Kellogg Faculty Fellow Dianne Pinderhughes has been elected to the American Academy of Arts and Sciences (AAAS), one of the nation’s oldest learned societies and independent policy research centers.
“I am honored to have been elected to membership in the American Academy of Arts and Sciences,” she said, “and look forward to engaging in the work of this extraordinary organization.”
Pinderhughes is chair of the Department of Africana Studies, a professor in the Department of Political Science, and a research faculty member in the Gender Studies Program. She has served as president of the American Political Science Association, first vice president of the International Political Science Association, and president of the National Conference of Black Political Scientists, an organization that has had an undergraduate mentorship award named for her.
Her work analyzes racial, ethnic, and gender issues associated with political participation in the American political system and in comparative perspective.
The author of several books, more than 30 book chapters, and numerous articles and reports, Pinderhughes has completed the second edition of a textbook she co-authored, Uneven Roads: An Introduction to US Racial And Ethnic Politics (CQ Press, 2018). She is now completing the manuscript for "Black Politics After the Civil Rights Revolution," a book on the American political landscape after the civil rights movement and after Barack Obama’s presidency.

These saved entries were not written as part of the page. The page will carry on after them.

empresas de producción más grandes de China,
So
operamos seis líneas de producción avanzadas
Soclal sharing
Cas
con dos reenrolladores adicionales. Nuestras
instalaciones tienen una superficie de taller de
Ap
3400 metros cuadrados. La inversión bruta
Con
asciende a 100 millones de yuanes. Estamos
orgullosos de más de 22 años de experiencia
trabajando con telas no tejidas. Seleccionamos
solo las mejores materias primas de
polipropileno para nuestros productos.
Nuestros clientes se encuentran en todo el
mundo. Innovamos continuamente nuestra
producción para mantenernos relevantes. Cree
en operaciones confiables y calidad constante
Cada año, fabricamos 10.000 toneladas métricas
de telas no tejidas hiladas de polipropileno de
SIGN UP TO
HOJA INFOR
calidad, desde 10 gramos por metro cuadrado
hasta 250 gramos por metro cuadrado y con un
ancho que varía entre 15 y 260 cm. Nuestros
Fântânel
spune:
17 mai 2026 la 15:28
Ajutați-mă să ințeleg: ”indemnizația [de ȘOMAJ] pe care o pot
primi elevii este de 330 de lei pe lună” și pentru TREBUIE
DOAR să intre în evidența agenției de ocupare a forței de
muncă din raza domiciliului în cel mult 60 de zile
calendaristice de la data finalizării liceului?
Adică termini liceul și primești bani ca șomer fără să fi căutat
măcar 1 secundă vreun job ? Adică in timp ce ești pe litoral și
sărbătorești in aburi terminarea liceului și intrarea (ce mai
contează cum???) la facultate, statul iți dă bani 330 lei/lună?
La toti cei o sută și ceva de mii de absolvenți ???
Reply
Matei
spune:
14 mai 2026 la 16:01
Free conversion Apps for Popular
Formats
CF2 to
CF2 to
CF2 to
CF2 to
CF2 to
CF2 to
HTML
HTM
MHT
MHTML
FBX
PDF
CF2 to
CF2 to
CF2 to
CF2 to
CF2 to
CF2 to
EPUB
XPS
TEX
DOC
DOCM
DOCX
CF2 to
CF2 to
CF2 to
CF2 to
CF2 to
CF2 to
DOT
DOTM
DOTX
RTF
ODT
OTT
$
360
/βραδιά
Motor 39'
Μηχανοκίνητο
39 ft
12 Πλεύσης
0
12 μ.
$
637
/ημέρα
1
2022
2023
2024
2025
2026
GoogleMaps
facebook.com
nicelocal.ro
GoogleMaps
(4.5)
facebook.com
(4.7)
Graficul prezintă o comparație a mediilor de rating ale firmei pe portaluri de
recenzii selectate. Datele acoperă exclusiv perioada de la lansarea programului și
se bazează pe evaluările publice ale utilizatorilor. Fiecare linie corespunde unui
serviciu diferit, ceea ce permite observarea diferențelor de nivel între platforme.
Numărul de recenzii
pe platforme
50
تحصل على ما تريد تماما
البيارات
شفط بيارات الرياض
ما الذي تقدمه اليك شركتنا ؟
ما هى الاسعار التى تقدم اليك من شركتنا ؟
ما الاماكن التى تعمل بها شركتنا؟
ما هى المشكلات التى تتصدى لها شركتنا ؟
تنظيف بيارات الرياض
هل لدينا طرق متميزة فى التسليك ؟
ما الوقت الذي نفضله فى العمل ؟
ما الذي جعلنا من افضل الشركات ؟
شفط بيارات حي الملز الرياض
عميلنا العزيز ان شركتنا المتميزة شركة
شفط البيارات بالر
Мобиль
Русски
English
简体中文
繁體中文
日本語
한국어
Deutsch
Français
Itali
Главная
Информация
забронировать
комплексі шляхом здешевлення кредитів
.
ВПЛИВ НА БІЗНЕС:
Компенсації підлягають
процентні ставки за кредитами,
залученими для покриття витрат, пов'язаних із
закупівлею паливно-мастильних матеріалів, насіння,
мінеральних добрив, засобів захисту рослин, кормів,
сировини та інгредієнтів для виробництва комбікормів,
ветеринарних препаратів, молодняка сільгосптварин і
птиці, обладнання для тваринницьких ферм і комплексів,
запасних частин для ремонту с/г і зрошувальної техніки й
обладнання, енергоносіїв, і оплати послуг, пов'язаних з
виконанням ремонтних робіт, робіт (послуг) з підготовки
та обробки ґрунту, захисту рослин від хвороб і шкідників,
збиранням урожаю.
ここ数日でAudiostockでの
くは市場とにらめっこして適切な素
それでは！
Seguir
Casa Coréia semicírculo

In her book Contested Transformation: Race, Gender, and Political Leadership in 21st Century America (Cambridge, 2016), co-authored with Carol Hardy-Fanta, Pei-te Lien and Christine Sierra, Pinderhughes explored the intersection of gender and race among elected officials across the nation.
A native of Washington, DC, Pinderhughes earned her PhD at the University of Chicago, then taught at Dartmouth College and the University of Illinois, Urbana-Champaign, before joining Notre Dame in 2006.
She and fellow Notre Dame faculty member Declan Kiberd are among more than 200 members of the 239th AAAS class, which includes former first lady Michelle Obama, author Jonathan Franzen, gender theorist Judith Butler, former Indiana governor Mitch Daniels, NPR host Michel Martin, and neuro-oncologist Robert B. Darnell.
Pinderhughes and Kiberd join 25 other AAAS fellows at Notre Dame, including Notre Dame President Rev. John I. Jenkins, CSC; R. Scott Appleby, the Marilyn Keough Dean of the Keough School of Global Affairs; and Kellogg Faculty Fellow Scott Mainwaring, who will be returning to Notre Dame's Political Science Department in the fall.
Since its founding during the American Revolution by John Adams, James Bowdoin, John Hancock, and other scholar-patriots, the academy has elected leading “thinkers and doers” from each generation, including George Washington and Benjamin Franklin in the 18th century, Daniel Webster and Ralph Waldo Emerson in the 19th, and Albert Einstein and Winston Churchill in the 20th.
Kiberd, the Donald and Marilyn Keough Professor of Irish Studies and professor of English at Notre Dame, is a major figure in the field of Irish studies. He is an Irish language speaker and a scholar of ancient Celtic culture and Irish literature and history and is a faculty fellow in the Keough-Naughton Institute for Irish Studies.